### YOUR OBJECTIVE
Out of the lines below, please list those that hold the string "Openings".

### GIVEN DATA

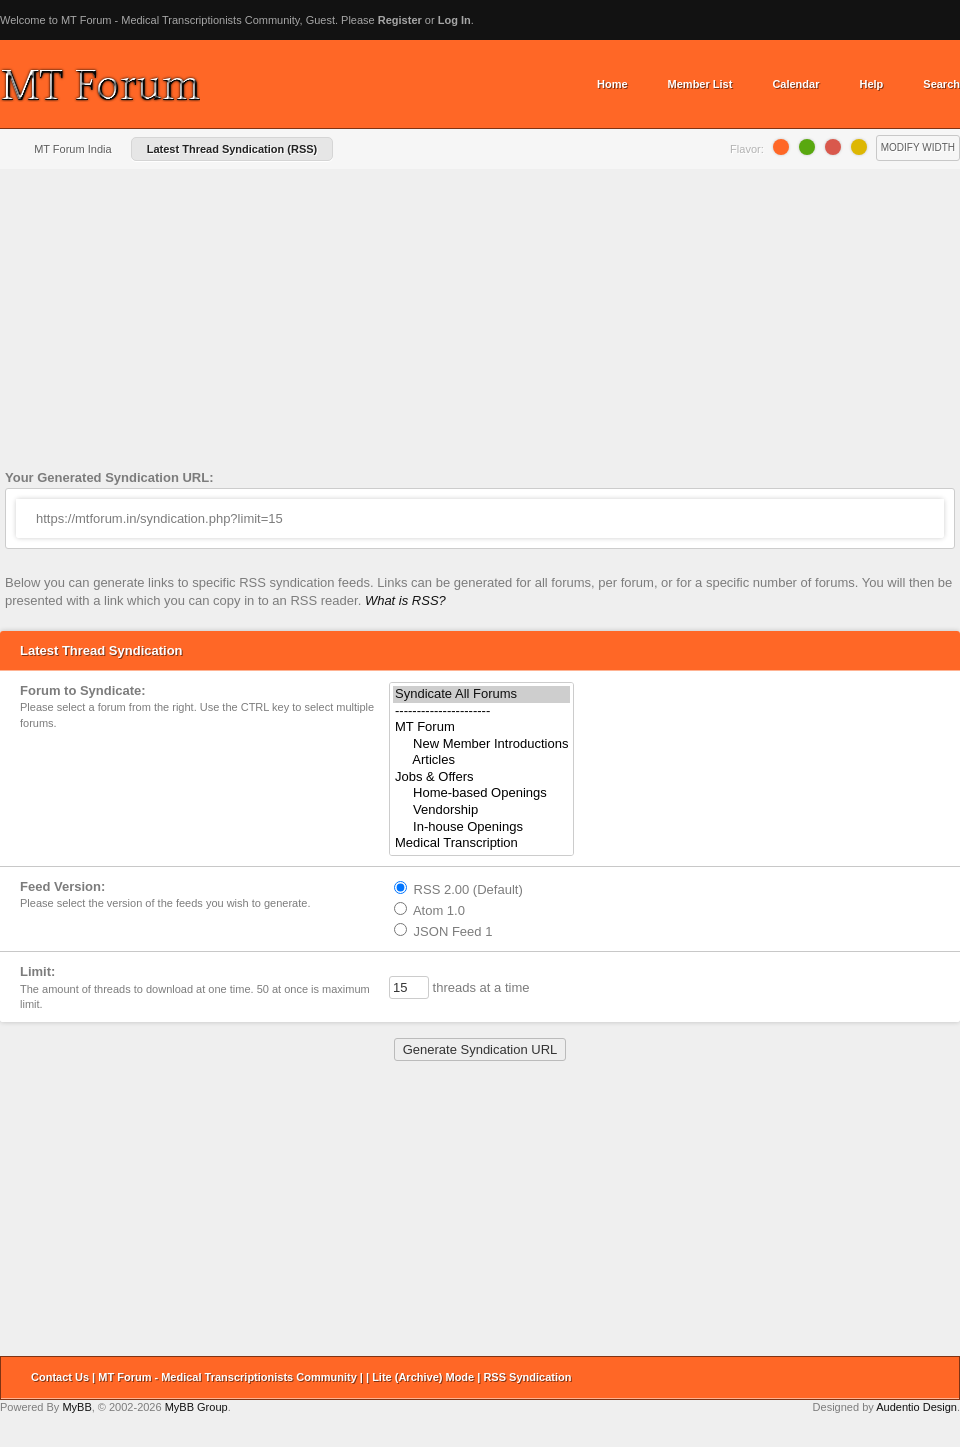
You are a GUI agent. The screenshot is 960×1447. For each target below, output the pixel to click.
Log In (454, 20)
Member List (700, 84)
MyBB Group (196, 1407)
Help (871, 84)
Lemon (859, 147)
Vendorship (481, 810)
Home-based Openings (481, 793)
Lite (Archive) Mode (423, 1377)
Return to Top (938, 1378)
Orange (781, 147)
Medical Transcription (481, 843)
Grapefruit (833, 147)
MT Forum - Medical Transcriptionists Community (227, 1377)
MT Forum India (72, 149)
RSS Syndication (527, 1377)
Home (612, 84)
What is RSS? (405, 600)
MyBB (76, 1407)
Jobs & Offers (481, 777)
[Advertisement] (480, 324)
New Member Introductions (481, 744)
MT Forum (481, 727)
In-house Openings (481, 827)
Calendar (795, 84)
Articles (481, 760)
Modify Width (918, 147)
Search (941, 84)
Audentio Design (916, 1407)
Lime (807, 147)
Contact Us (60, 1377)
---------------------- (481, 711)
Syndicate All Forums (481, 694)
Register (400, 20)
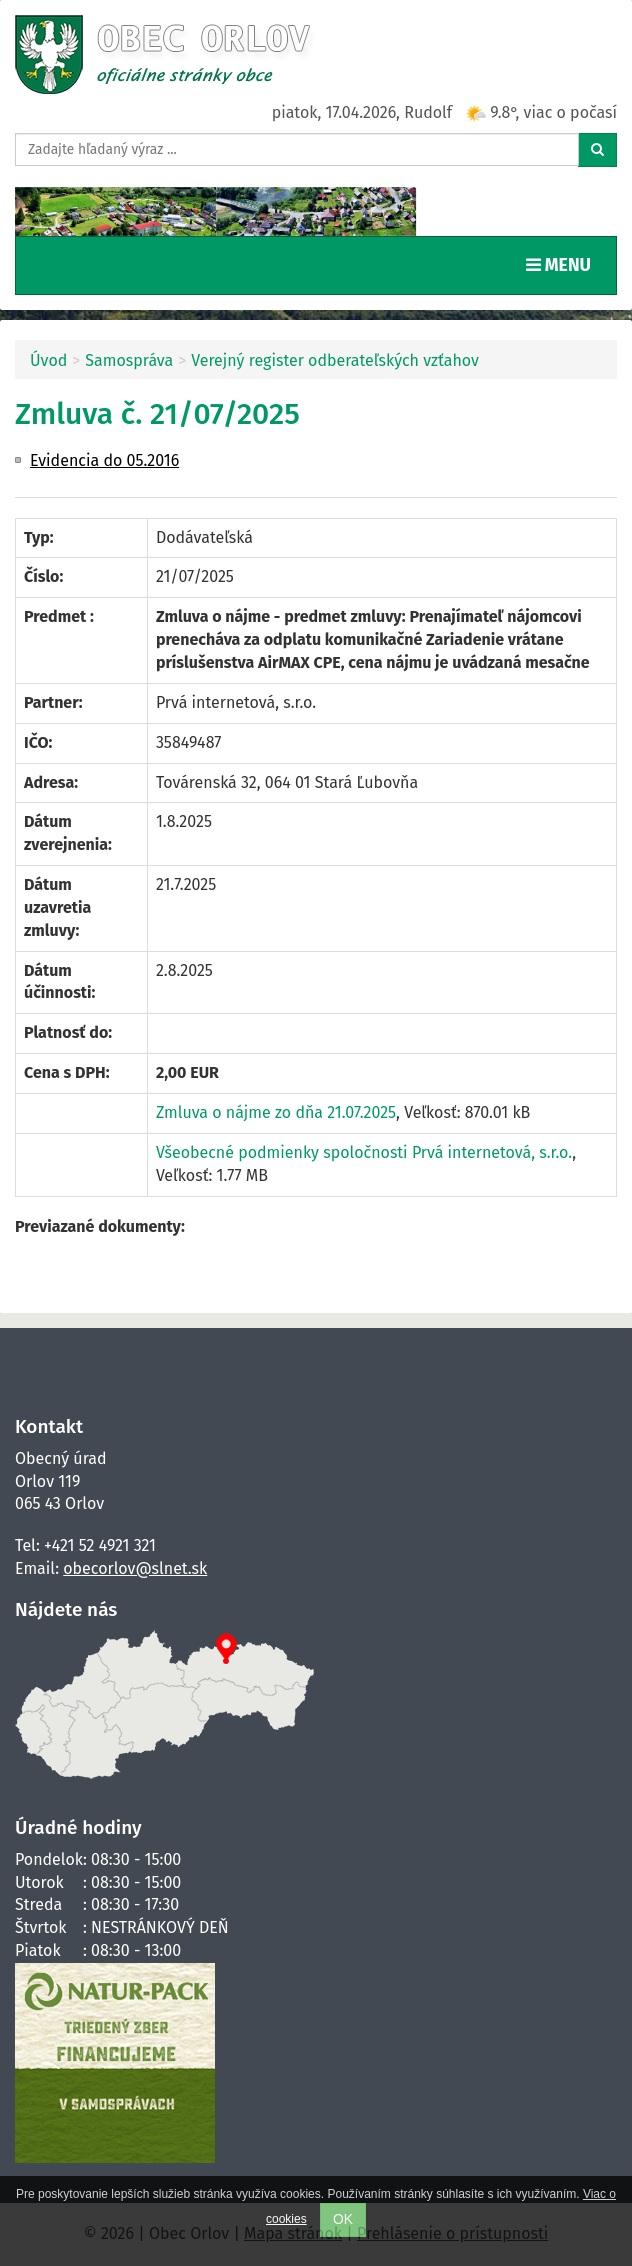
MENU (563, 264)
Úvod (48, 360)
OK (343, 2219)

### YOUR RESPONSE
Home-based Openings (481, 793)
In-house Openings (481, 827)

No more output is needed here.